The truth is, regular classes will not turn you into a super competitive athlete, not the kind you see at the Games, not with the level at which people are competing these days. However, regular classes will make you stronger. They will help you develop new skills over time, and they will make you a healthier person. We do not program a lot of high volume work because the majority of people (I'd argue 99% of the people at our gym) really don't need it, and it may even be detrimental to their overall health. Trying to find the shortest path to see the quickest gains puts people at risk for injury, puts a lot of wear and tear on their bodies, and is not the best way to achieve the goals they had when they signed up for CrossFit in the first place. People forget that because they compare themselves to others, and there is some glamour in lifting heavy weights, putting up big scores, and showing off high skill movements. There is also a lot of work, sacrifice, and risk that competitive people have put in to get where they are. 

 

I want to argue that there is value in taking the slow road, in being smart about the rate at which we with develop skills and strengths. The body appreciates patience in preparing itself to handle loads and tasks. That is my personal belief, and we plan our classes based on that idea. Our goal is to keep people healthy and able to train for years and years. If anyone expresses a true desire to compete, we will provide them with the training they need and warn them of the risks involved, so they can make informed choices. I strongly suggest that if you are going to focus on competing in any sport, do it because you ABSOLUTELY LOVE it. I challenge everyone to take some time to really consider YOUR goals, not for the week or month, but long term, and more importantly, WHY those are your goals. Then the real challenge becomes to not get caught up in the goals of others, but to follow the path that best leads you where you want to be, not just today, not tomorrow, or next year, but in 5 years, 10 years, and for the rest of your life. 

 

 

 

Suggested Paths:

 

For those that want long term success and general health and fitness, the regular CrossFit classes are a great fit for you. A little practice before/after class of skills with which you struggle or would like to see faster progress will be enough to keep you advancing.

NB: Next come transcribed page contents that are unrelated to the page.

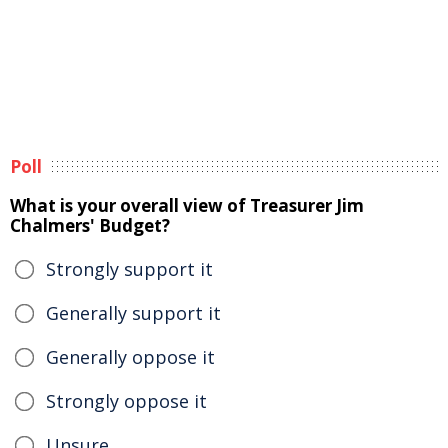
Poll
What is your overall view of Treasurer Jim
Chalmers' Budget?
Strongly support it
Generally support it
Generally oppose it
Strongly oppose it
Unsure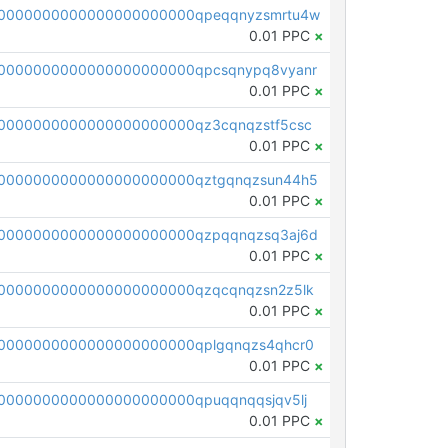
0000000000000000000000qpeqqnyzsmrtu4w
0.01 PPC
×
0000000000000000000000qpcsqnypq8vyanr
0.01 PPC
×
0000000000000000000000qz3cqnqzstf5csc
0.01 PPC
×
0000000000000000000000qztgqnqzsun44h5
0.01 PPC
×
0000000000000000000000qzpqqnqzsq3aj6d
0.01 PPC
×
0000000000000000000000qzqcqnqzsn2z5lk
0.01 PPC
×
0000000000000000000000qplgqnqzs4qhcr0
0.01 PPC
×
0000000000000000000000qpuqqnqqsjqv5lj
0.01 PPC
×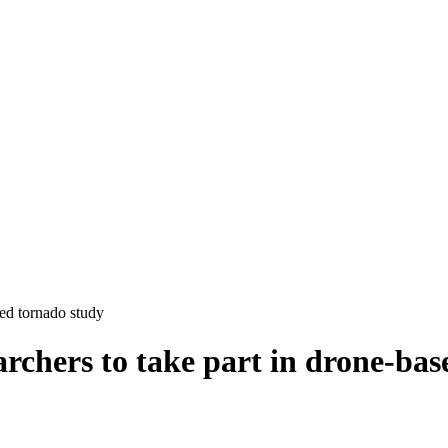
sed tornado study
rchers to take part in drone-bas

For those that want to focus more on lifting and local level competition, and have more time to dedicate to training, The Barbell WOD along with the daily WODs, plus Advanced WODs on Tuesdays at 7:30am and Saturdays at 11am (both resuming after the Open) will be enough to challenge you and and keep you competitive. Emphasis on sleep, recovery, mobility, and nutrition will help performance.

 

For those that want to train for Regionals and the Games, The Barbell WOD should be combined with personalized higher volume training and skill work to strengthen weaknesses and develop high work capacity. This will require MANY hours of devoted training time per week, along with a STRONG emphasis on nutrition, recovery, mobility, sleep, etc. Many athletes at this level hire coaches for programming and one-on-one training sessions. This is a serious commitment both inside and outside of the gym.